The daily number of coronavirus victims has fallen, too. Up to 200 people with Covid-19 died daily in March, while recently there have been only a handful victims per day. The reproduction number, which shows the average number of people infected by a single Covid-19 case, remains below 0.8, indicating the epidemic is slowing down. It was 0.76 on Saturday and rose slightly to 0.79 today. This number has been below 1 since April.

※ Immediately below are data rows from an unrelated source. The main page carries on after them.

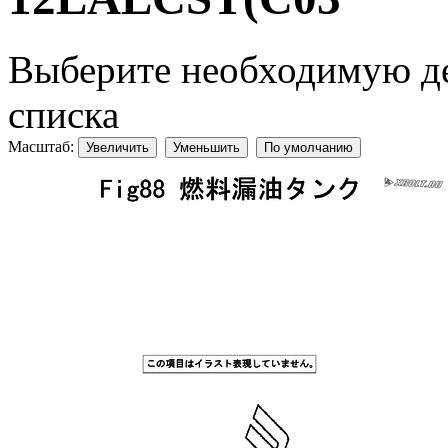
Выберите необходимую дет
списка
Масштаб:
Увеличить
Уменьшить
По умолчанию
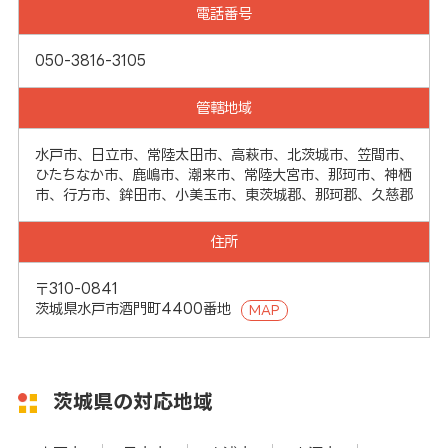
電話番号
050-3816-3105
管轄地域
水戸市、日立市、常陸太田市、高萩市、北茨城市、笠間市、
ひたちなか市、鹿嶋市、潮来市、常陸大宮市、那珂市、神栖
市、行方市、鉾田市、小美玉市、東茨城郡、那珂郡、久慈郡
住所
〒310-0841
茨城県水戸市酒門町4400番地
MAP
茨城県の対応地域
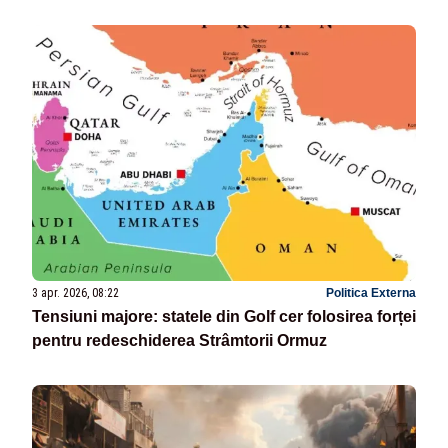
3 apr. 2026, 08:22
Politica Externa
Tensiuni majore: statele din Golf cer folosirea forței
pentru redeschiderea Strâmtorii Ormuz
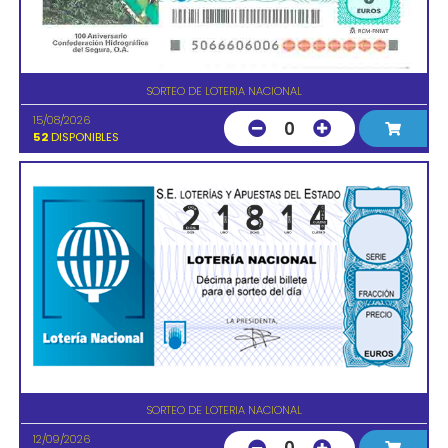
SORTEO DE LOTERIA NACIONAL
15/08/2026
0
52
DISPONIBLES
SORTEO DE LOTERIA NACIONAL
12/09/2026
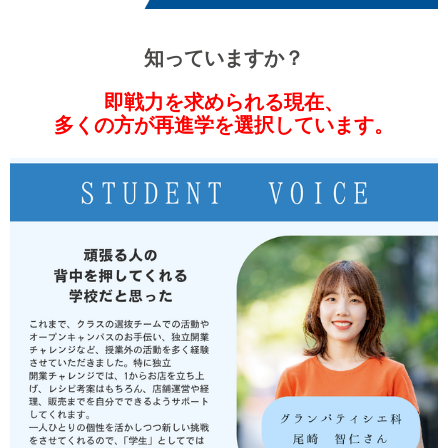
知っていますか？
即戦力を求められる現在、
多くの方が再進学を選択しています。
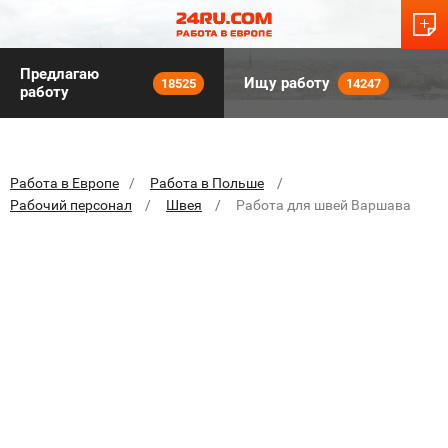
Предлагаю
Ищу работу
18525
14247
работу
Работа в Европе
Работа в Польше
Рабочий персонал
Швея
Работа для швей Варшава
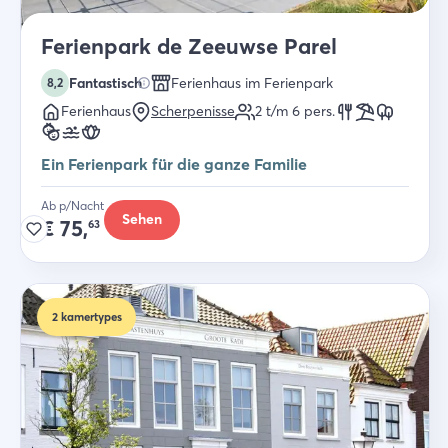
Ferienpark de Zeeuwse Parel
Fantastisch
Ferienhaus im Ferienpark
8,2
Ferienhaus
Scherpenisse
2 t/m 6
pers.
Ein Ferienpark für die ganze Familie
Ab p/Nacht
Sehen
€
75,
63
2
kamertypes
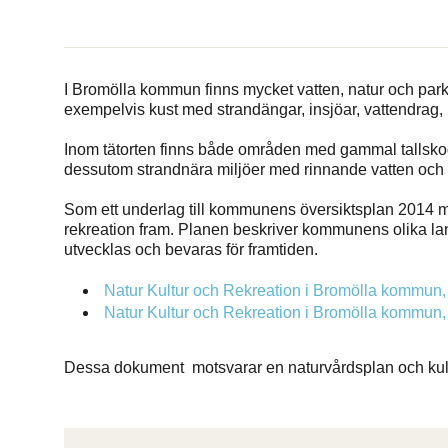
I Bromölla kommun finns mycket vatten, natur och par
exempelvis kust med strandängar, insjöar, vattendrag
Inom tätorten finns både områden med gammal tallsko
dessutom strandnära miljöer med rinnande vatten och
Som ett underlag till kommunens översiktsplan 2014 med
rekreation fram. Planen beskriver kommunens olika lan
utvecklas och bevaras för framtiden.
Natur Kultur och Rekreation i Bromölla kommun,
Natur Kultur och Rekreation i Bromölla kommun,
Dessa dokument motsvarar en naturvårdsplan och kult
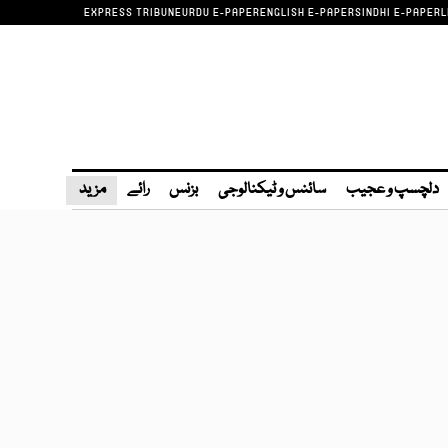
EXPRESS TRIBUNE
URDU E-PAPER
ENGLISH E-PAPER
SINDHI E-PAPER
L
دلچسپ و عجیب
سائنس و ٹیکنالوجی
بزنس
رائے
مزید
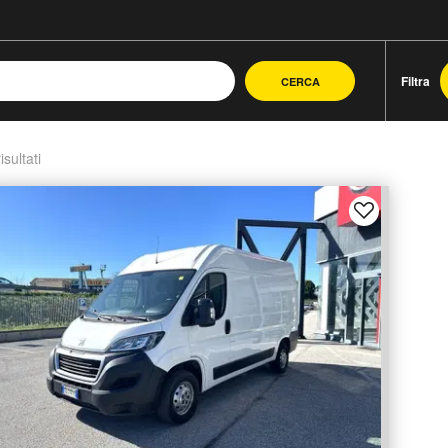
Filtra
CERCA
isultati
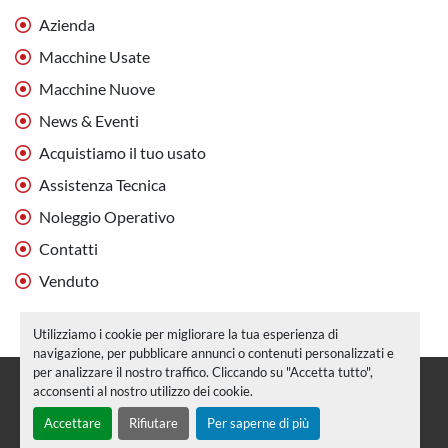
Azienda
Macchine Usate
Macchine Nuove
News & Eventi
Acquistiamo il tuo usato
Assistenza Tecnica
Noleggio Operativo
Contatti
Venduto
Utilizziamo i cookie per migliorare la tua esperienza di
navigazione, per pubblicare annunci o contenuti personalizzati e
per analizzare il nostro traffico. Cliccando su "Accetta tutto",
Personalizza le preferenze sui Cookies
acconsenti al nostro utilizzo dei cookie.
Machinio System
sito web di
Machinio
Accettare
Rifiutare
Per saperne di più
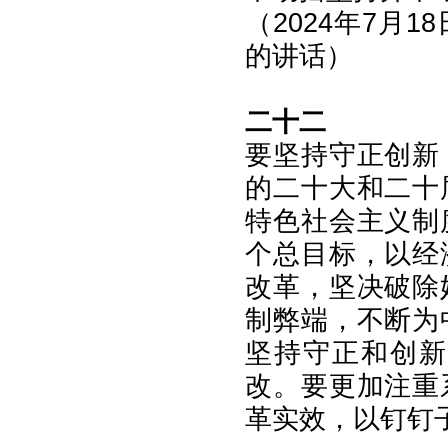
（2024年7月
的讲话）
二十二
要坚持守正创新
的二十大和二十
特色社会主义制
个总目标，以经
改革，坚决破除
制弊端，不断为
坚持守正和创新
改。要更加注重
革实效，以钉钉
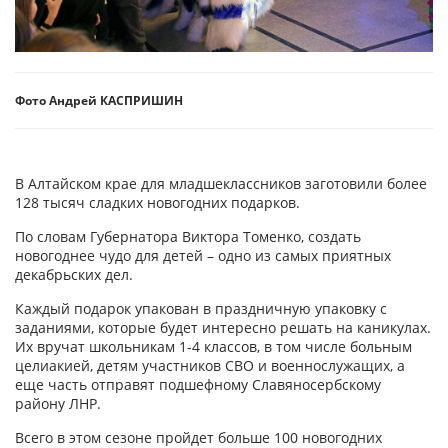
Фото Андрей КАСПРИШИН
В Алтайском крае для младшеклассников заготовили более
128 тысяч сладких новогодних подарков.
По словам Губернатора Виктора Томенко, создать
новогоднее чудо для детей – одно из самых приятных
декабрьских дел.
Каждый подарок упакован в праздничную упаковку с
заданиями, которые будет интересно решать на каникулах.
Их вручат школьникам 1-4 классов, в том числе больным
целиакией, детям участников СВО и военнослужащих, а
еще часть отправят подшефному Славяносербскому
району ЛНР.
Всего в этом сезоне пройдет больше 100 новогодних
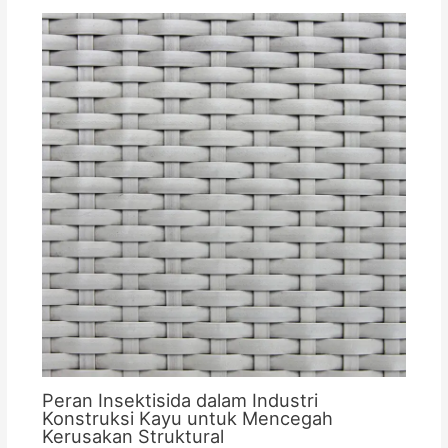
Peran Insektisida dalam Industri
Konstruksi Kayu untuk Mencegah
Kerusakan Struktural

Bike Challenge 2021 from Prague to Split begins

The nine-day Bike Challenge 2021 started in Prague on Saturday. During the challenge, former football player Patrik Berger, former professional cyclist Tomáš Grim and philanthropist and entrepreneur Mike Saran will ride about 1,200 km to the Croatian city of Split on the coast of the Adriatic Sea. The Sport2Life foundation organizes the bike event to motivate people to face challenges and point to the importance of physical movement in a post-coronavirus world, especially for children. Saran had the idea of this cycling route after the outbreak of the coronavirus pandemic last year, when travel was limited. He rode the route on his bike at that time.

For the first leg of the journey in the Czech Republic, other participants in the challenge will include Czech Olympic Commitee head Jiří Kejval, Czech National Bank former governor Zdeněk Tůma, former Alpine ski racer Šárka Strachová, and Aleš Valenta, who won the Olympic competition in freestyle aerials in 2002, as well as dozens of children. Former ice hockey player Patrik Eliáš will take part in some of the journey and ride for three days with the others.

Czech Republic to have government commissioner for Roma affairs in 2022

The post of a government commissioner for the Roma affairs should be introduced by the end of 2022, according to a Roma integration strategy for the 2020s that the Czech government has approved.

"In order to strengthen the participation of Roma in the decision-making process on the national level, the Roma civic society has agreed for a long time that the post of government commissioner for Roma affairs needs to be established," the strategy says. Currently, the Roma agenda is broad and fragmented among several ministries; new steps introduced and the cooperation of offices should be coordinated by a commissioner, it says.

Anti-Semitic threats classified only as misdemeanor despite objections

Czech Supreme State Attorney Pavel Zeman has failed to have the case of anti-Semitic threats addressed to the Prague Jewish Community reclassified from a misdemeanor to a criminal offense, as the Supreme Court has dismissed his petition for an appellate review, Zeman's office spokesperson Petr Malý has told CTK. "[The court] did not uphold the top attorney's reservations and stated that the threats...could not cause justified apprehension in the Jewish Community, although it labelled the suspect's behavior as hateful and condemnable," Malý said on Friday.

A message full of dirty words, spelling errors, and hate speech was left by a woman through a contact form on the Jewish Community's website in 2018. Among other statements, she branded Jews plague, bedbugs, and parasites. "You are to blame for the Holocaust yourselves," the woman wrote, adding "May Hitler crack down on you," and wishing for Jews to be exterminated or leave Europe for Israel.

Unlawfully sterilized women to be compensated under new bill

Czech women who were unlawfully sterilized from 1966-2012 may have the right to be financially compensated, as the Chamber of Deputies has passed a bill under which they may receive a one-off payment of 300,000 crowns. To become law, the bill still needs to be supported by the Senate, which is the other house of Czech parliament, and signed by the President.

Pirate MP Olga Richterová said it had been proven 15 years ago that numerous women had been sterilized without their proper consent. "Situations when it was absolutely in conflict with law and absolutely in conflict with the wish of the women have been proven," she stated.